Hekimlerimiz (yaralılara ilaveten) tifüs,tifo,kolera,sıtma ve veremle de mücadele etmektedir…Bataklıklar kurutulur,çelik borularla su kaynaklarından kasabalara su getirilir.Hastane ameliyathanesi olağanüstü bir cerrah olan Akif Şakir ( Şakar) bey tarafından yönetilir. Bu hastanede yaralı İngiliz esirlere o kadar iyi bakılır ki, buzlu viski
bile ikram edilir. (Akif Şakir bey tarafından ameliyat edilerek kurtarılan İngiliz esirlerden
birinin amcası Stanley Baldwin ,1923 yılında Britanya’nın Başbakanı olmuştur.)
Osmanlı geri çekilirken, çölü en son terk eden unsurumuz Hilali Ahmer Hastanesidir. Yaralılarıyla birlikte Beyti Hamame’de esir düşen hastanenin bütün evrakları yakılarak yok edilir(?)..Yaralı İngiliz esirlerine gösterilen ihtimam sayesinde, hastane personeli (İngilizlerin Komutanı) General Allenby tarafından serbest bırakılır.
İşgalde, Haydar Paşa Tıbbiyesi’nde neler oldu ?

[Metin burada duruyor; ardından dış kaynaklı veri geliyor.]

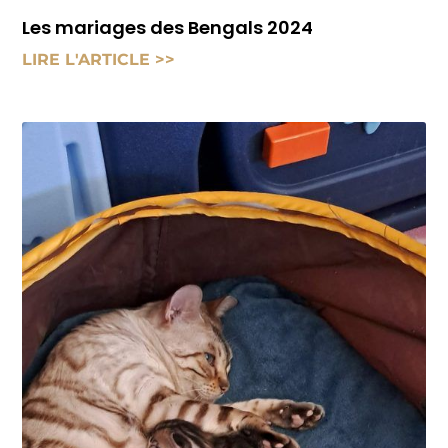
Les mariages des Bengals 2024
LIRE L'ARTICLE >>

30 Ekim1918’de Mondros Mütarekesi imzalanınca, 13 Kasım’da işgalci donanmanın topları Selimiye kışlasına ve (Çapa Tıp Fakültesinin atası) Haydarpaşa Tıbbiyesi’ne çevrilir…İngilizler okulu işgal eder. Öğrenciler çatı katına sürülür,karyolaları alınır; yer döşeğinde yatmaya mecbur kalırlar. Geceleyin aşağıdaki tuvaletlere inmeleri de yasaktır. Asker öğrencilerin üniformaları çıkartılır ve askeri tıbbiyeye alınacak öğrenci sayısı 20 ile sınırlandırılır. Belli ki, Çanakkale ve Filistin Cephesinde Türk hekimlerini tanıyan İngilizlerin gözleri korkmuştur.

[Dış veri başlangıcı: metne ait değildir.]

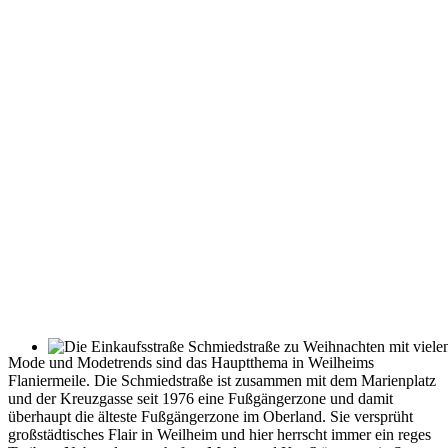
Mode und Modetrends sind das Hauptthema in Weilheims
Flaniermeile. Die Schmiedstraße ist zusammen mit dem Marienplatz
und der Kreuzgasse seit 1976 eine Fußgängerzone und damit
überhaupt die älteste Fußgängerzone im Oberland. Sie versprüht
großstädtisches Flair in Weilheim und hier herrscht immer ein reges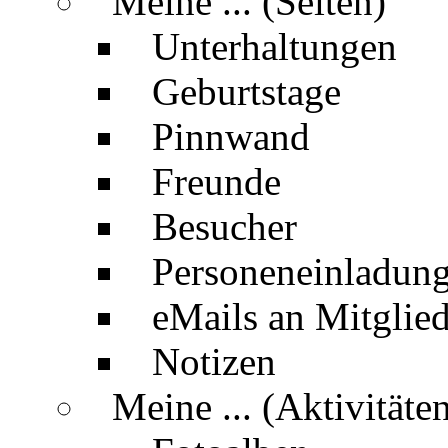
Meine ... (Seiten)
Unterhaltungen
Geburtstage
Pinnwand
Freunde
Besucher
Personeneinladun
eMails an Mitglied
Notizen
Meine ... (Aktivitäte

Tıbbiyeliler çabuk toparlanır. “Ayın Pe” gizli teşkilatına mensup 15 tıbbiyeli delikanlı, bir gece Fenerbahçe’deki İngiliz cephaneliğini soyarak, kaçırdıkları malzemeyi bir binanın
bodrumuna saklarlar. Sonra da bu silahlar ve cephane Anadolu’ya aktarılır. Milli Mücadele’ ye katılmak isteyen öğrencilere Ankara’dan “dersinize çalışın,bize hekim lâzım” haberi gelir. 14 Mart 1919 günü Darülfünunda, “Tıbhane-yi Amire”nin kuruluşunun 92.Yıl dönümü kutlamaları için, bir çay tertip edilerek Kızılhaç temsilcileri ve basın davet edilir.Söz alan Dr.Memduh Necdet bey “İstanbul bizimdir,çünkü şehitler ve Tarih ,buradadır.Halife ve Hakan yatağı burasıdır” diyerek konuşmasını bitirirken, salon alkışlarla inler.Tıbbiye’nin 94. yılı 14 Mart 1921 günü, Kadıköyde’ki Hale Sinemasında kutlanır. ( Tıp eğitiminin Bursa Darüşşifası’nda 12 Mayıs 1300 da başlatıldığı hatırlatır) Kutlamalar 1929-1934
yıllırı arasında 12 Mayıs ta kutlanmıştır. Uzun yıllar sonra Haydar Paşa hastanesinin bahçesine “Şehit Tıbbiyeliler” anıtı dikilir. Çanakkalede’ki “Tıbbiyeli Şehitler Anıtı” ise, ancak 2000 yılında, Kanlısırt’ın 2.5 km,uzağına dikilebilir.
(NOT: Bu yazım Yesevi Dergisinin 2011 Mart sayısında yayınlanmıştır.NAZAN SEZGİN)
Kaynakça :
“Kurtuluş Savaşında Haydarpaşa Tıbbiyesi”Prof.Dr.Ayten Altıntaş
“Birinci Dünya savaşında Tıbbiyeliler ve14 Mart’ın Tıb Bayramı oluşu” Prof.Dr.Nuran Yıldırım
“Kahraman doktorlar Arap Çöllerinde” Tuna Örses,NTV Tarih,sayı 23.